Consider again the dice experiment with \(n = 2\) standard dice, and let \( S \) denote the set of outcomes, \(Y\) the sum of the scores, \(U\) the minimum score, and \(V\) the maximum score. Give each of the following as subsets of \( S \), in list form.

- \(\{X_1 \lt 3, X_2 \gt 4\}\)
- \(\{Y = 7\}\)
- \(\{U = 2\}\)
- \(\{V = 4\}\)
- \(\{U = V\}\)

## Answer

- \(\{(1,5), (2,5), (1,6), (2,6)\}\)
- \(\{(1,6), (2,5), (3,4), (4,3), (5,2), (6,1)\}\)
- \(\{(2,2), (2,3), (3,2), (2,4), (4,2), (2,5), (5,2), (2,6), (6,2)\}\)
- \(\{(4,1), (1,4), (2,4), (4,2), (4,3), (3,4), (4,4)\}\)
- \(\{(1,1), (2,2), (3,3), (4,4), (5,5), (6,6)\}\)

In the dice experiment, set \(n = 2\). Run the experiment 100 times. Count the number of times each event in the previous exercise occurred.

In the general dice experiment with \(n\) distinct \(k\)-sided dice, let \(Y\) denote the sum of the scores, \(U\) the minimum score, and \(V\) the maximum score.

- Give the set of outcomes \( S \) and find \( \#(S) \).
- Express \(Y\) as a function on \( S \), and give the set of possible values in list form.
- Express \(U\) as a function on \( S \), and give the set of possible values in list form.
- Express \(V\) as a function on \( S \), and give the set of possible values in list form.
- Give the set of possible values of \((U, V)\) in predicate from.

## Answer

- \(S = \{1, 2, \ldots, k\}^n\) and \(\#(S) = k^n\)
- \(Y(x_1, x_2, \ldots, x_n) = x_1 + x_2 + \cdots + x_n\). The set of possible values is \(\{n, n + 1, \ldots, n k\}\)
- \(U(x_1, x_2, \ldots, x_n) = \min\{x_1, x_2, \ldots, x_n\}\). The set of possible values is \(\{1, 2, \ldots, k\}\).
- \(V(x_1, x_2, \ldots, x_n) = \max\{x_1, x_2 \ldots, x_n\}\). The set of possible values is \(\{1, 2, \ldots, k\}\)
- \(\left\{(u, v) \in \{1, 2, \ldots, k\}^2: u \le v\right\}\)

The set of outcomes of a random experiment depends of course on what information is recorded. The following exercise is an illustration.

An experiment consists of throwing a pair of standard dice repeatedly until the sum of the two scores is either 5 or 7. Let \(A\) denote the event that the sum is 5 rather than 7 on the final throw. Experiments of this type arise in the casino game craps.
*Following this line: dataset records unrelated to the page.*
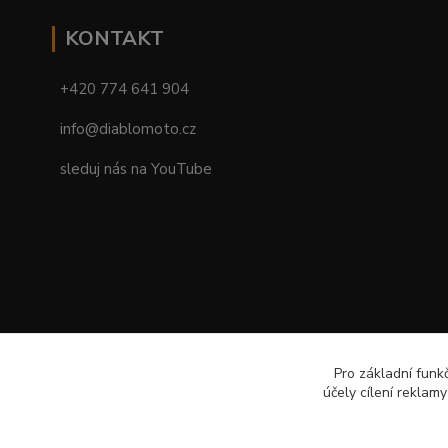
KONTAKT
+420 774 641 904
info@diablomoto.cz
sleduj nás na YouTube
Pro základní funk
účely cílení reklam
- Suppose that the pair of scores on each throw is recorded. Define the set of outcomes of the experiment and describe \(A\) as a subset of this set.
- Suppose that the pair of scores on the final throw is recorded. Define the set of outcomes of the experiment and describe \(A\) as a subset of this set.

## Answer

Let \(D_5 = \{(1,4), (2,3), (3,2), (4,1)\}\), \(D_7 = \{(1,6), (2,5), (3,4), (4,3), (5,2), (6,1)\}\), \(D = D_5 \cup D_7 \), and \( C = D^c \)
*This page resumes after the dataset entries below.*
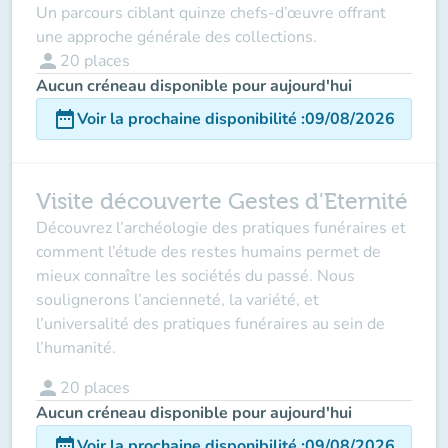
Un parcours ciblant quinze chefs-d’œuvre offrant
une approche générale des collections.
person
20
places
Aucun créneau disponible pour aujourd'hui
date_range
Voir la prochaine disponibilité
:
09/08/2026
Visite découverte Gestes d'Eternité
Découvrez l’archéologie des pratiques funéraires et
comment l’étude des restes humains permet de
mieux connaître les sociétés du passé. Nous
soulignerons l’ancienneté, la variété, et
l’universalité des pratiques funéraires au sein de
l’humanité.
person
20
places
Aucun créneau disponible pour aujourd'hui
date_range
Voir la prochaine disponibilité
:
09/08/2026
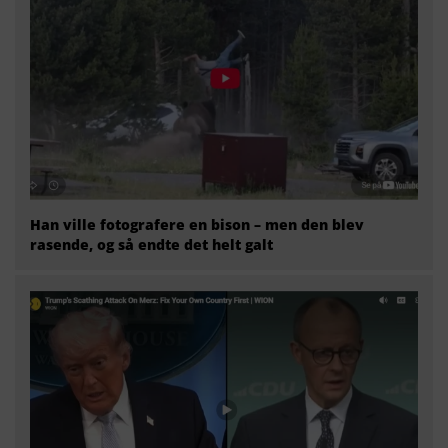
Han ville fotografere en bison – men den blev
rasende, og så endte det helt galt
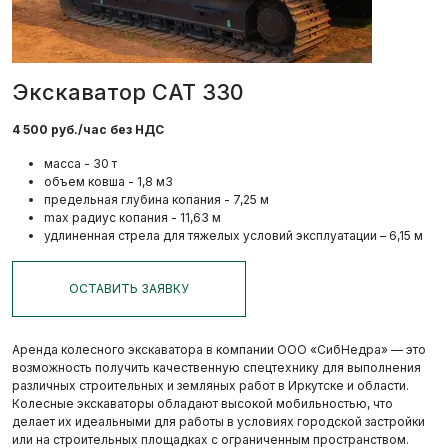
Экскаватор САТ 330
4 500 руб./час без НДС
масса - 30 т
объем ковша - 1,8 м3
предельная глубина копания - 7,25 м
max радиус копания - 11,63 м
удлиненная стрела для тяжелых условий эксплуатации – 6,15 м
ОСТАВИТЬ ЗАЯВКУ
Аренда колесного экскаватора в компании ООО «СибНедра» — это
возможность получить качественную спецтехнику для выполнения
различных строительных и земляных работ в Иркутске и области.
Колесные экскаваторы обладают высокой мобильностью, что
делает их идеальными для работы в условиях городской застройки
или на строительных площадках с ограниченным пространством.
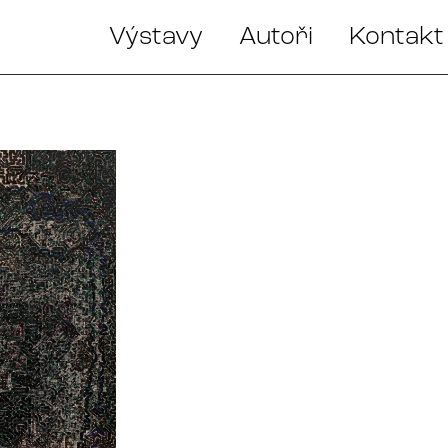
Výstavy
Autoři
Kontakt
- \(S = D \cup (C \times D) \cup (C^2 \times D) \cup \cdots\), \(A = D_5 \cup (C \times D_5) \cup (C^2 \times D_5) \cup \cdots\)
- \(S = D\), \(A = D_5\)

Suppose that 3 standard dice are rolled and the sequence of scores \((X_1, X_2, X_3)\) is recorded. A person pays $1 to play. If some of the dice come up 6, then the player receives her $1 back, plus $1 for each 6. Otherwise she loses her $1. Let \(W\) denote the person's net winnings. This is the game of chuck-a-luck and is treated in more detail in the chapter on Games of Chance.

- Give the set of outcomes \(S\) in Cartesian product form.
- Express \(W\) as a function on \(S\) and give the set of possible values in list form.

## Answer

- \(S = \{1, 2, 3, 4, 5, 6\}^3\)
- \(W(x_1, x_2, x_3) = \bs{1}\left(x_1 = 6\right) + \bs{1}\left(x_2 = 6\right) + \bs{1}\left(x_3 = 6\right) - \bs{1}\left(x_1 \ne 6, x_2 \ne 6, x_3 \ne 6\right)\). The set of possible values is \(\{-1, 1, 2, 3\}\)
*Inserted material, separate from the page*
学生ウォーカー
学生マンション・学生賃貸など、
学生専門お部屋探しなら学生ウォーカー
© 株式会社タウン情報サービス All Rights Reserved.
Play the chuck-a-luck experiment a few times and see how you do.

In the die-coin experiment, a standard die is rolled and then a coin is tossed the number of times shown on the die. The sequence of coin scores \(\bs{X}\) is recorded (0 for tails, 1 for heads). Let \(N\) denote the die score and \(Y\) the number of heads.

- Give the set of outcomes \(S\) in terms of Cartesian powers and find \(\#(S)\).
- Express \(N\) as a function on \(S\) and give the set of possible values in list form.
- Express \(Y\) as a function on \(S\) and give the set of possible values in list form.
- Give the event \(A\) that all tosses result in heads in list form.

## Answer

- \(S = \bigcup_{n=1}^6 \{0, 1\}^n\), \(\#(S) = 126\)
- \(N(x_1, x_2, \ldots, x_n) = n\) for \((x_1, x_2, \ldots, x_n) \in S\). The set of values is \(\{1, 2, 3, 4, 5, 6\}\).
- \(Y(x_1, x_2, \ldots, x_n) = \sum_{i=1}^n x_i\) for \((x_1, x_2, \ldots, x_n) \in S\). The set of possible values is \(\{0, 1, 2, 3, 4, 5, 6\}\).
- \(A = \{1, 11, 111, 1111, 11111, 111111\}\)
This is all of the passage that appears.